Data to process:
■ ■ ■

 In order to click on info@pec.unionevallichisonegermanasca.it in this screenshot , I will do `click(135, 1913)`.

■ ■ ■

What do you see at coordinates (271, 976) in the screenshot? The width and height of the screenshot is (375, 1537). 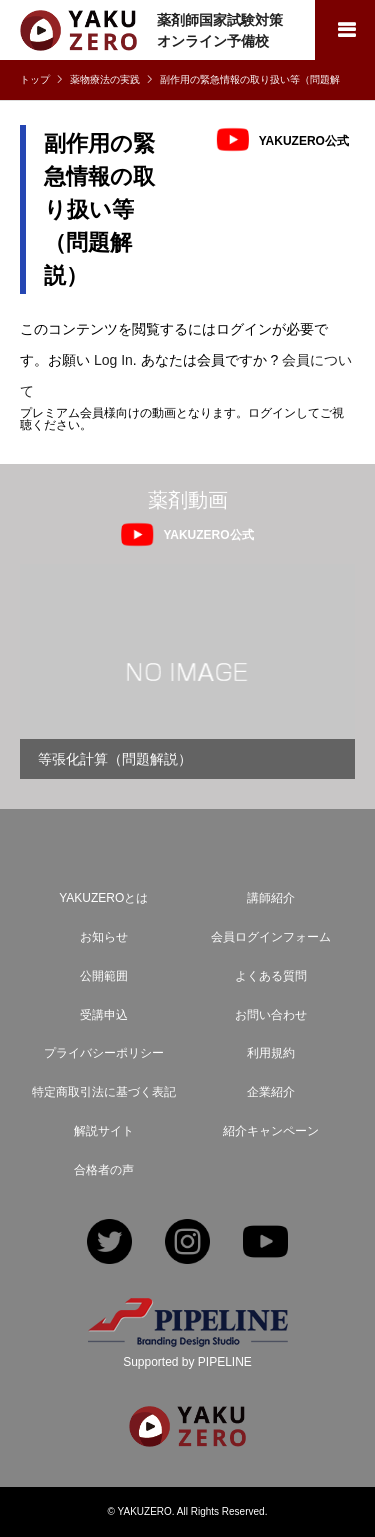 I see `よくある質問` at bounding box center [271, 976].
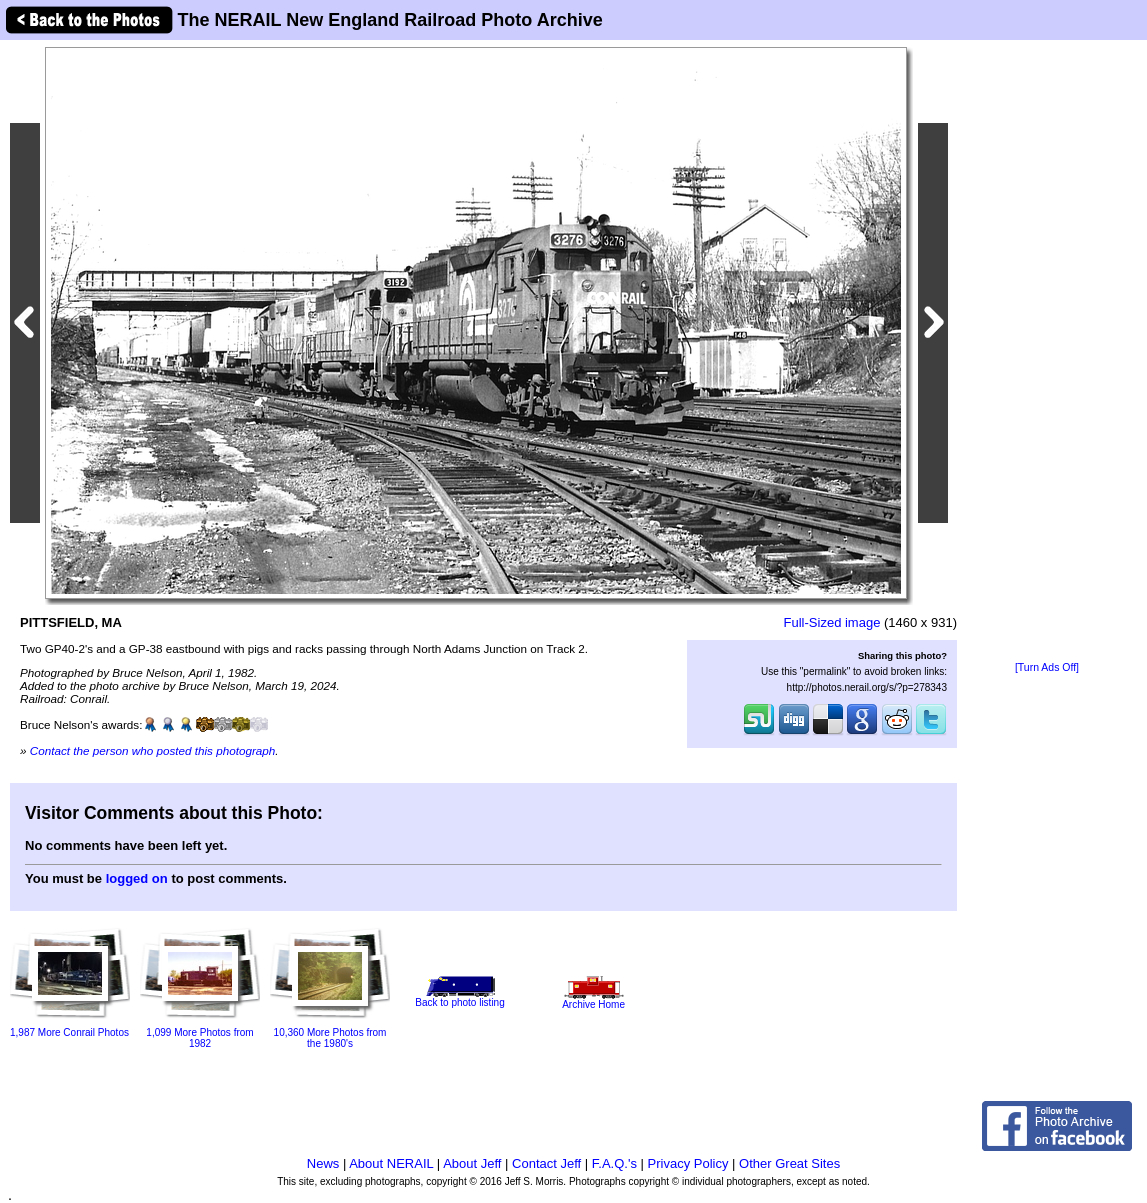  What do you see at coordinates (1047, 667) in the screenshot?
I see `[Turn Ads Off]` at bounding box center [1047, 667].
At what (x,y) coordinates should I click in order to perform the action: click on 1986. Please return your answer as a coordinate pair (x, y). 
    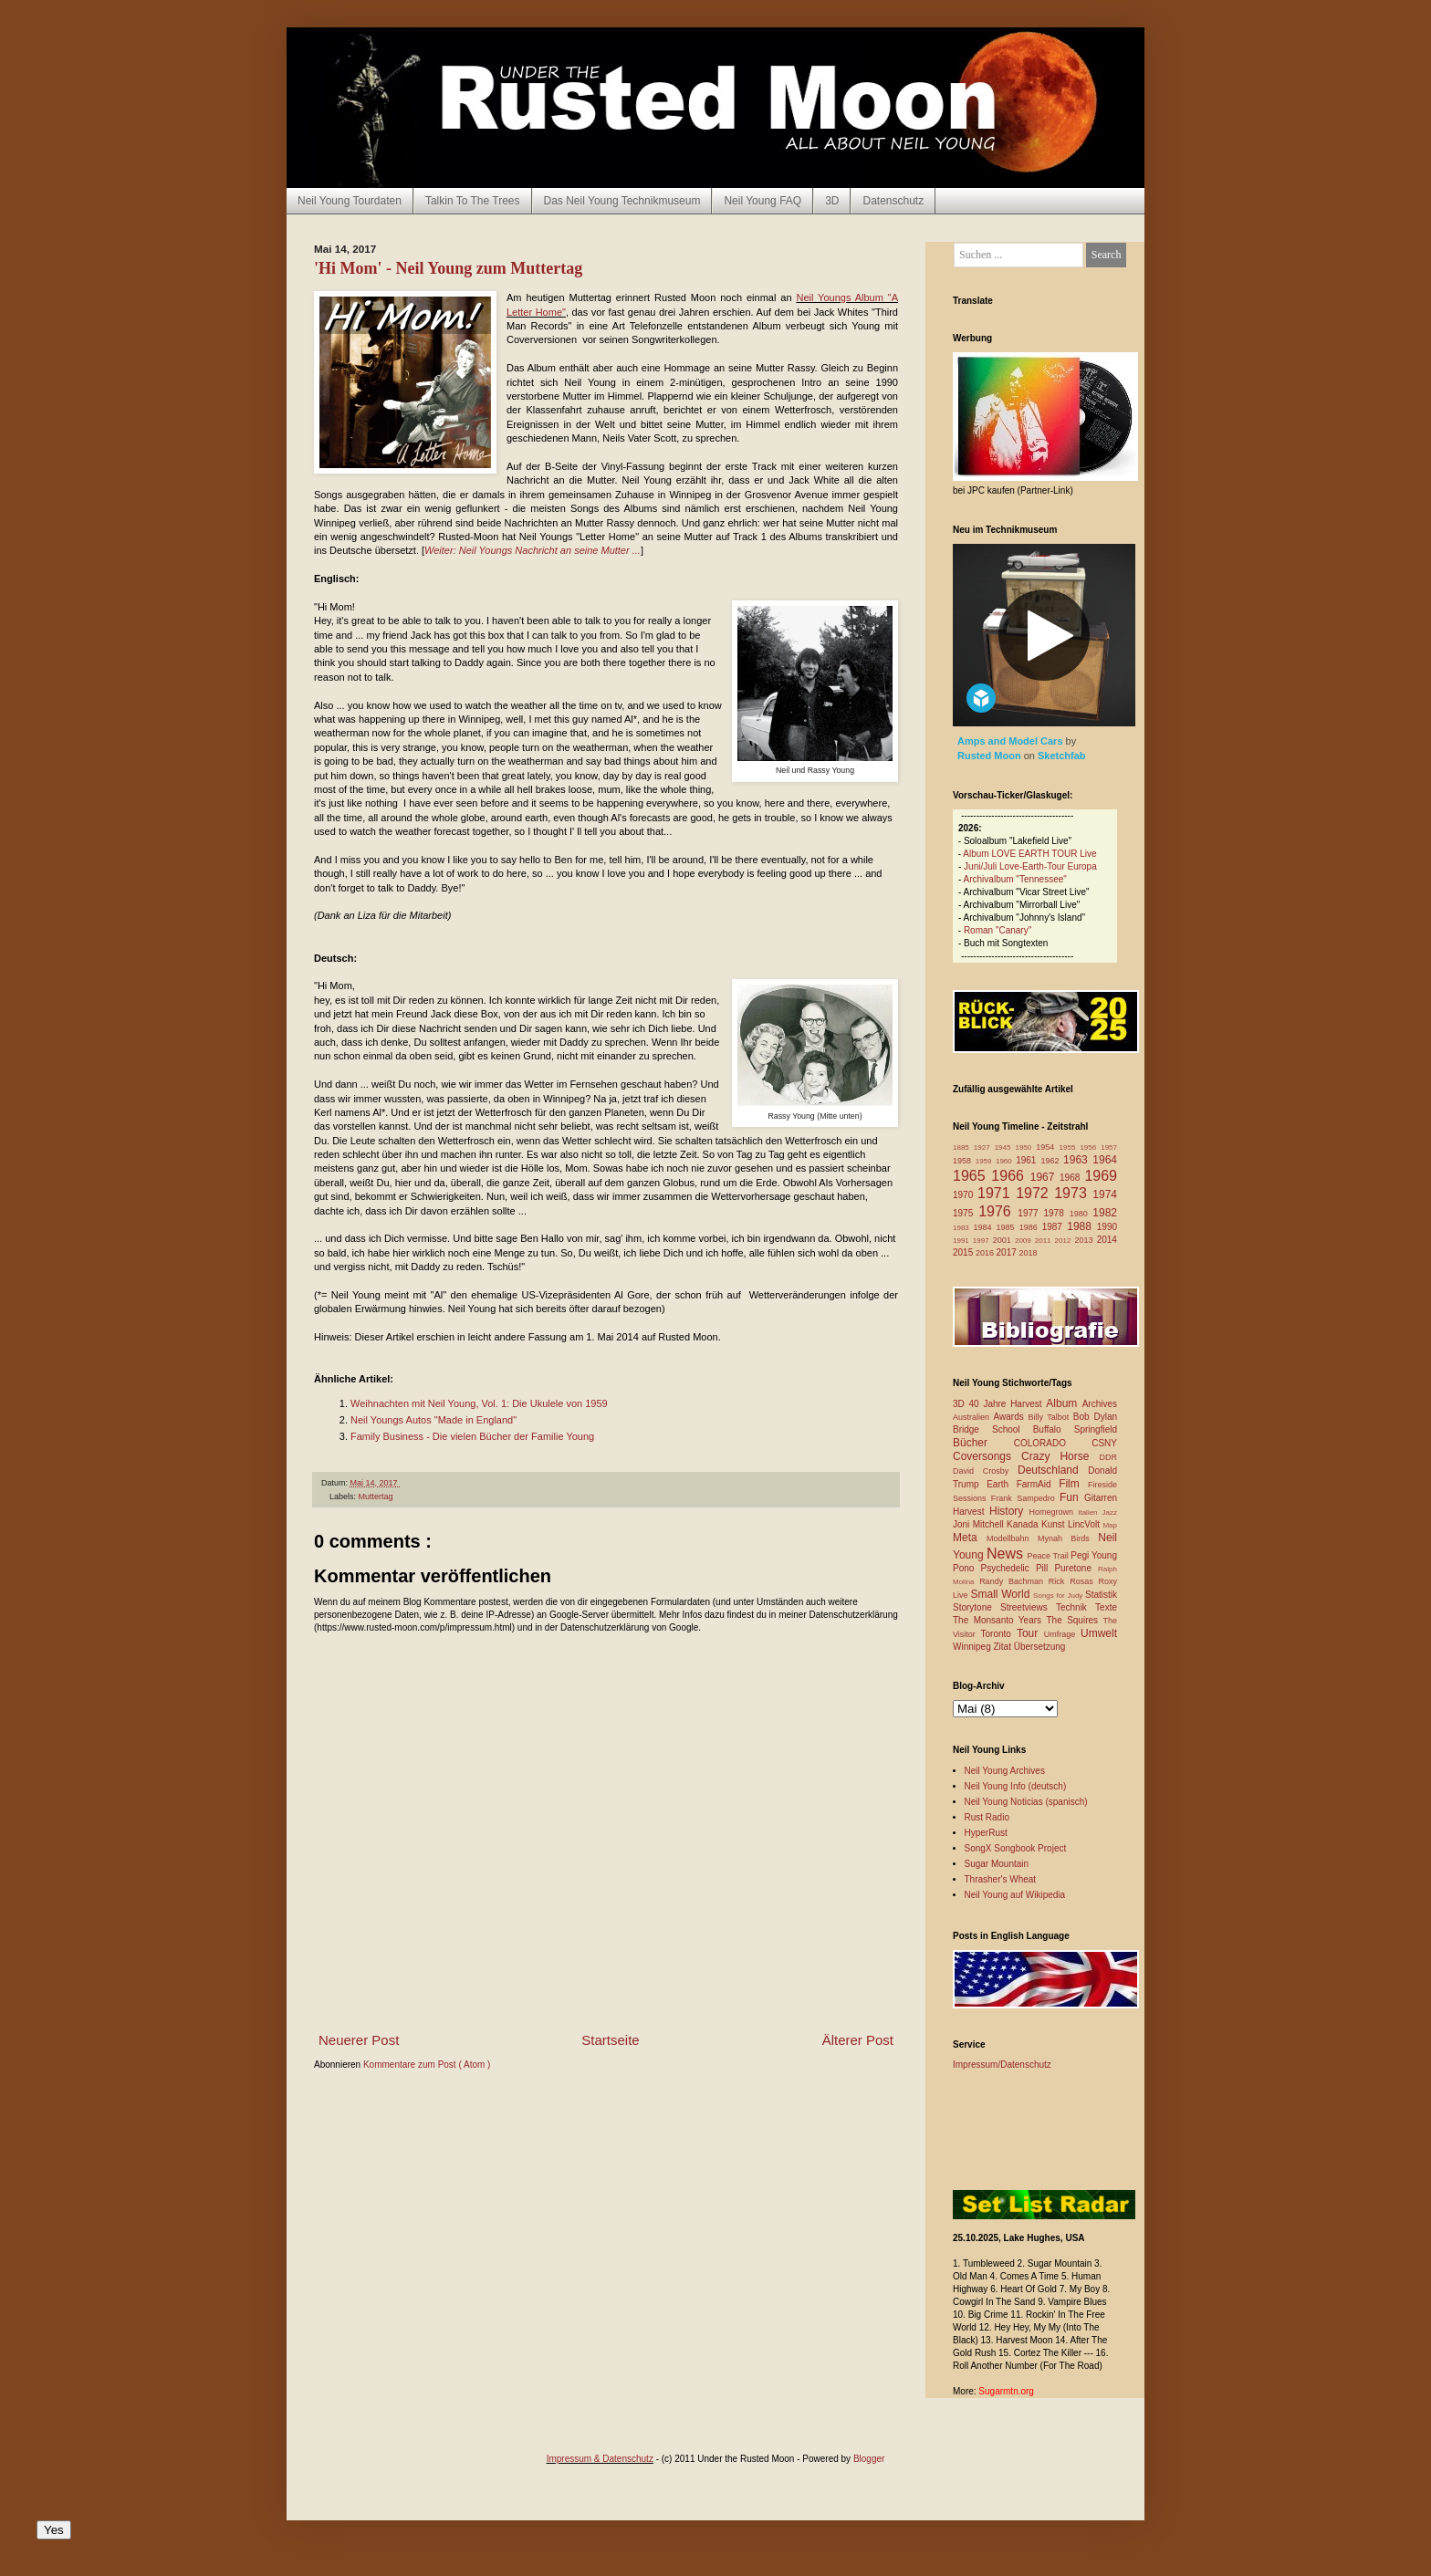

■ ■ ■

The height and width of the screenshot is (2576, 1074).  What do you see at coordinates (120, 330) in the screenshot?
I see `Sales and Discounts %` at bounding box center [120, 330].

■ ■ ■

Activity: Only lines holding the word "order" belong in the answer; copy all of them from the records.

Exercise solution:
 In order to click on info@pec.unionevallichisonegermanasca.it in this screenshot , I will do `click(135, 1913)`.
At what (x,y) coordinates should I click in order to perform the action: click on 1986. Please return your answer as a coordinate pair (x, y). 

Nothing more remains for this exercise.